Auch wäre hier eine Feststellung des maßgeblichen Sachverhaltes durch das Bundesfinanzgericht weder „selbst im Interesse der Raschheit gelegen" noch „mit einer erheblichen Kostenersparnis verbunden". Ganz im Gegenteil ist im Zusammenwirken von Bf. und zuständigem Finanzamt vor Ort eine wesentlich verfahrensökonomischere Klärung der noch offenen Sachverhaltsfragen zu erwarten.

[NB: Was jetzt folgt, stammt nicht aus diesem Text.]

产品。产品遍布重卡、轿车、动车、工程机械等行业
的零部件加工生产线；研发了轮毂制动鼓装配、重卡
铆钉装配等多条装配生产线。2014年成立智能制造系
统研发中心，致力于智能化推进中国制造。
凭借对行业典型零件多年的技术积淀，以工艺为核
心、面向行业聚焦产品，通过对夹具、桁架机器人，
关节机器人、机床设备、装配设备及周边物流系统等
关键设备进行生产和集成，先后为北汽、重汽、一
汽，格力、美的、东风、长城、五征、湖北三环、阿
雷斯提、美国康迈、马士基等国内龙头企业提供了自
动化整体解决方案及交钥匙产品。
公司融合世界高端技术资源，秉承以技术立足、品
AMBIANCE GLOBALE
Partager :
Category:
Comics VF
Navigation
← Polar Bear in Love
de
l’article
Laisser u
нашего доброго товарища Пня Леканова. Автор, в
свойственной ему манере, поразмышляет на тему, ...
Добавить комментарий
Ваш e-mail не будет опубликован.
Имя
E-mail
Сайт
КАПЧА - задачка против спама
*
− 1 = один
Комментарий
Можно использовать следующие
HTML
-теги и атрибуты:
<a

Für die Ermessensübung (§ 20 BAO) zu Gunsten einer Bescheidaufhebung sprechen im vorliegenden Fall neben dem Grundsatz der Verfahrensökonomie (Wahrung des Parteiengehörs im Rahmen des fortgesetzten Verfahrens) und dem Gesichtspunkt, dass dem Bf. der volle Instanzenzug erhalten bleiben soll, nicht zuletzt auch die Überlegung, dass es nicht im Sinne des Gesetzes wäre, wenn das Bundesfinanzgericht, statt seine (umfassenden) Kontrollbefugnisse wahrnehmen zu können, erstmals den entscheidungswesentlichen Sachverhalt zu ermitteln und einer Beurteilung zu unterziehen hat (vgl. Ritz, BAO, 5. Aufl., § 278 Tz 5, mwN). Es widerspräche auch der durch die BAO vorgegebenen Aufgabenverteilung zwischen Abgabenbehörden und Bundesfinanzgericht, wollte man die diesbezügliche Verantwortlichkeit verwaltungsbehördlichen Handelns auf das Bundesfinanzgericht übertragen.

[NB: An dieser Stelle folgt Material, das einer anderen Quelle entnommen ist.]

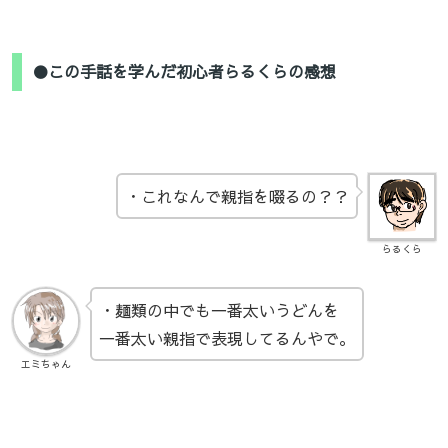
●この手話を学んだ初心者らるくらの感想
・これなんで親指を啜るの？？
らるくら
・麺類の中でも一番太いうどんを
一番太い親指で表現してるんやで。
エミちゃん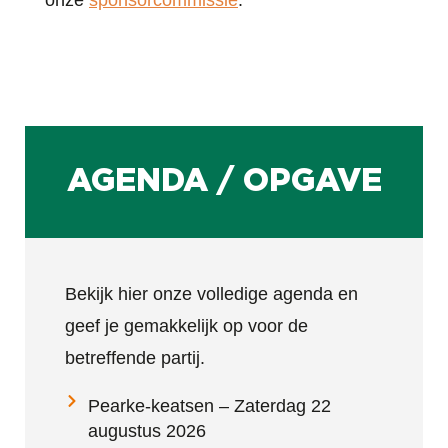
onze
sponsorcommissie
.
AGENDA / OPGAVE
Bekijk hier onze volledige agenda en
geef je gemakkelijk op voor de
betreffende partij.
Pearke-keatsen – Zaterdag 22
augustus 2026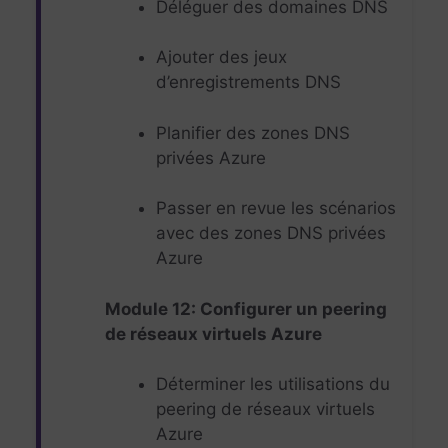
Déléguer des domaines DNS
Ajouter des jeux
d’enregistrements DNS
Planifier des zones DNS
privées Azure
Passer en revue les scénarios
avec des zones DNS privées
Azure
Module 12: Configurer un peering
de réseaux virtuels Azure
Déterminer les utilisations du
peering de réseaux virtuels
Azure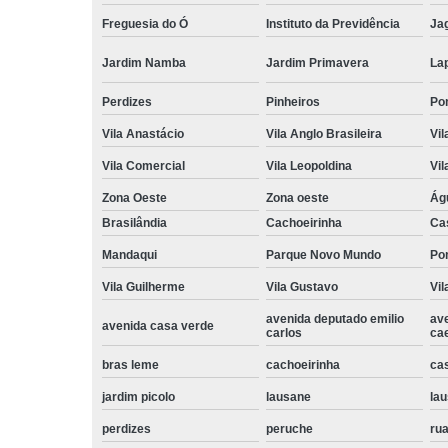
Freguesia do Ó
Instituto da Previdência
Ja
Jardim Namba
Jardim Primavera
La
Perdizes
Pinheiros
Po
Vila Anastácio
Vila Anglo Brasileira
Vil
Vila Comercial
Vila Leopoldina
Vil
Zona Oeste
Zona oeste
Ág
Brasilândia
Cachoeirinha
Ca
Mandaqui
Parque Novo Mundo
Po
Vila Guilherme
Vila Gustavo
Vil
avenida deputado emilio
av
avenida casa verde
carlos
ca
bras leme
cachoeirinha
ca
jardim picolo
lausane
lau
perdizes
peruche
rua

Zusammenfassend gesagt sind somit im vorliegenden - derzeit nicht entscheidungsreifen - Fall die tatbestandsmäßigen Voraussetzungen für eine Bescheidaufhebung gemäß § 278 Abs. 1 BAO erfüllt und sprechen auch Zweckmäßigkeitserwägungen (§ 20 BAO) für eine derartige Vorgangsweise. Der angefochtene Bescheid war deshalb unter Zurückverweisung der Sache an die Abgabenbehörde aufzuheben, weil die noch durchzuführenden Ermittlungen einen anders lautenden Bescheid nach sich ziehen können. Im Hinblick auf den Umfang der vorzunehmenden Verfahrensergänzungen (nicht bloß ergänzende Ermittlungen zur Klärung des Sachverhaltes) war der Aufhebung der Vorrang vor der Fortsetzung der Ermittlungen vor dem Bundesfinanzgericht zu geben, wobei das Finanzamt unter voller Mitwirkungsverpflichtung des Bf. die bislang unterbliebenen o.a. Sachverhaltsfeststellungen erst zu treffen haben wird.

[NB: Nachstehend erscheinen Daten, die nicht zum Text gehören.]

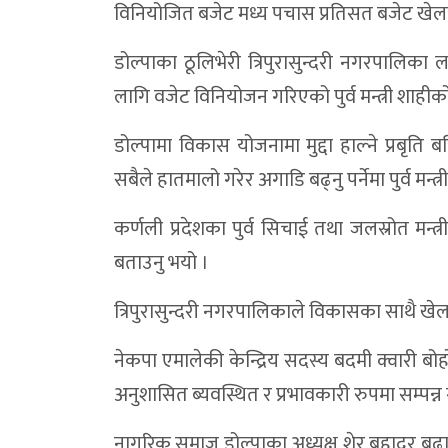
विनियोजित बजेट मध्य पचास प्रतिसत बजेट खेलकु
डोल्पाका ठूलिभेरी त्रिपुरासुन्दरी नगरपालिका
लागि वजेट विनियोजन गरिएको पुर्व मन्त्री शाहीक
डोल्पामा विकास योजनामा मुद्दा हाल्ने प्रबृति बढ
सबैले हातमालो गरेर अगाडि बढ्नु पर्नेमा पुर्व मन्त
कर्णली प्रदेशका पुर्व सिचाई तथा जलस्रोत मन्त्
बताउनु भयो ।
त्रिपुरासुन्दरी नगरपालिकाले विकासका साथै खे
नेकपा एमालेकी केन्द्रिय सदस्य बदमी क्वारी 
अनुशासित ब्यवस्थित र प्रभावकारी रुपमा सम्पन्न गर
नागरिक समाज डोल्पाका अध्यक्ष शेर बहादुर बुढाल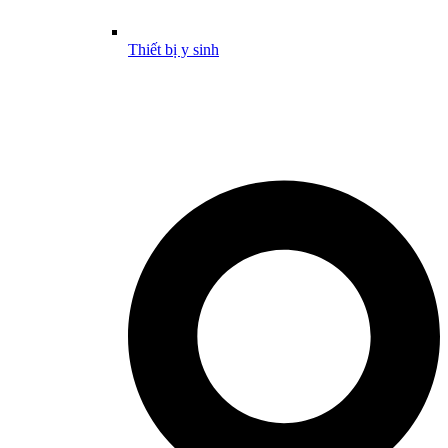
Thiết bị y sinh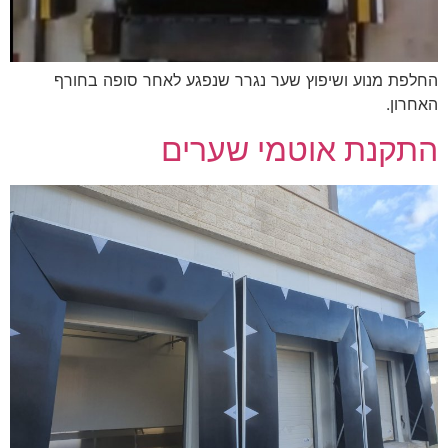
החלפת מנוע ושיפוץ שער נגרר שנפגע לאחר סופה בחורף
האחרון.
התקנת אוטמי שערים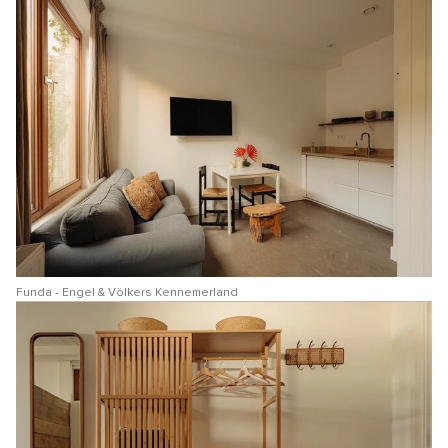
Funda - Engel & Völkers Kennemerland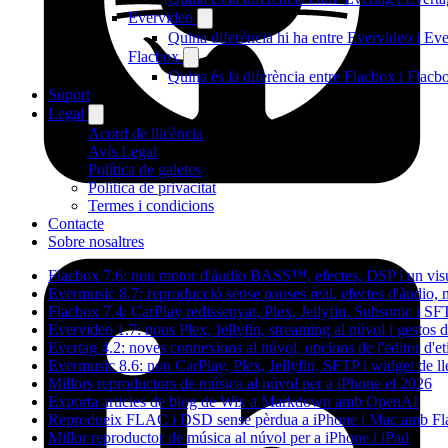
Evervideo
Quina diferència hi ha entre Evervideo i E
Flacbox
Quina és la diferència entre Flacbox i Flac
Suport
Legal
Acord de llicència
Avís Legal
Política de galetes
Política de privacitat
Termes i condicions
Contacte
Sobre nosaltres
Flacbox 7.6: nou motor d'àudio BASS™, efectes, DSP i un visu
Evermusic 8.7: reproducció sense pauses real, efectes d'àudio, 
Flacbox 7.4: CarPlay redissenyat, Plex, Jellyfin, Subsonic i S
Evervideo 1.7: nous Plex, Jellyfin, streaming al núvol i gestos 
Evertag 4.2: noves connexions al núvol, opcions de l'editor d'et
Evermusic 8.6: nou CarPlay, Plex, Jellyfin, SFTP i widget de ll
Millors reproductors de música al núvol per a iPhone el 2026
Exporta articles de blog de Wix a Markdown amb OpenAI
Reprodueix FLAC i DSD sense pèrdua a iPhone i Mac amb Fl
Millor reproductor de música al núvol per a iPhone i iPad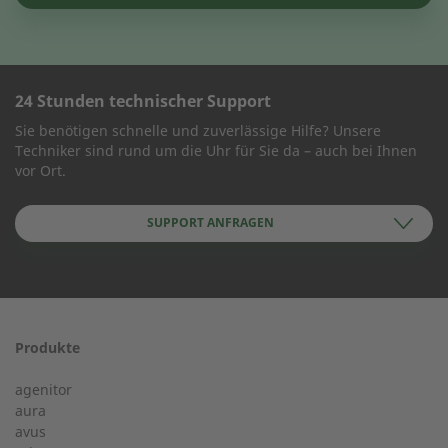
24 Stunden technischer Support
KONTAKT AUFNEHMEN
Sie benötigen schnelle und zuverlässige Hilfe? Unsere
Techniker sind rund um die Uhr für Sie da – auch bei Ihnen
Wie können wir Ihnen helfen?
vor Ort.
SUPPORT ANFRAGEN
Name des Unternehmens
Produkte
24-h-Service ab 50 kW
Vorname
agenitor
Service Hotline für eine Installation ab 50 kW.
aura
avus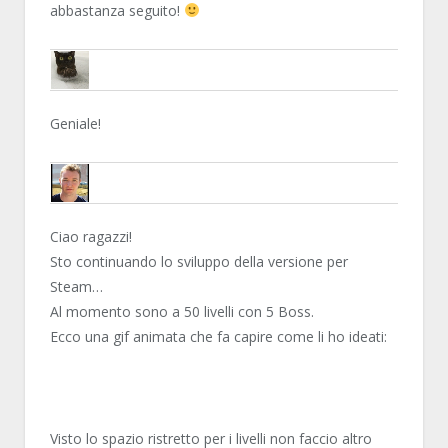
abbastanza seguito!
SNESSO
Geniale!
HAVANA24
Ciao ragazzi!
Sto continuando lo sviluppo della versione per
Steam…
Al momento sono a 50 livelli con 5 Boss.
Ecco una gif animata che fa capire come li ho ideati:
Visto lo spazio ristretto per i livelli non faccio altro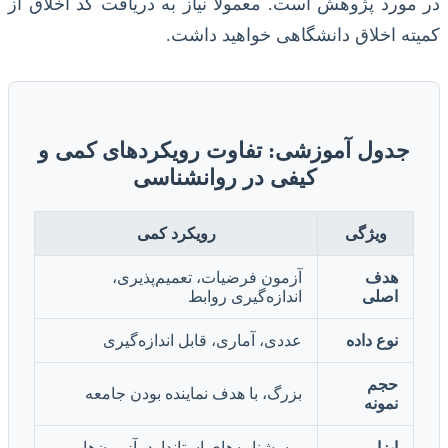
در مورد پژوهش است. معمولاً نیاز به دریافت کد اخلاق از
کمیته اخلاق دانشگاهی خواهید داشت.
جدول آموزشی: تفاوت رویکردهای کمی و
کیفی در روانشناسی
ویژگی
رویکرد کمی
هدف
آزمون فرضیات، تعمیم‌پذیری،
اصلی
اندازه‌گیری روابط
نوع داده
عددی، آماری، قابل اندازه‌گیری
حجم
بزرگ، با هدف نماینده بودن جامعه
نمونه
ابزار
پرسشنامه‌های استاندارد، آزمون‌ها،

Im Übrigen bestehen gegen eine derartige Vorgangsweise auch von Seiten des Finanzamtes und des Bf. offenbar keine Bedenken (vgl. Mitteilung des Finanzamtes vom 10. Dezember 2014; Vorhalt des Bundesfinanzgerichts an den Bf. vom 11. Dezember 2014).

 

Gegen diese Entscheidung ist gemäß Art. 133 Abs. 4 B-VG eine Revision nicht zulässig, da sie nicht von der Lösung einer Rechtsfrage abhängt, der grundsätzliche Bedeutung (insbes. Abweichen des Erkenntnisses von der Rechtsprechung des Verwaltungsgerichtshofes, Fehlen einer solchen Rechtsprechung, uneinheitliche Beantwortung der zu lösenden Rechtsfrage in der bisherigen Rechtsprechung des Verwaltungsgerichtshofes) zukommt.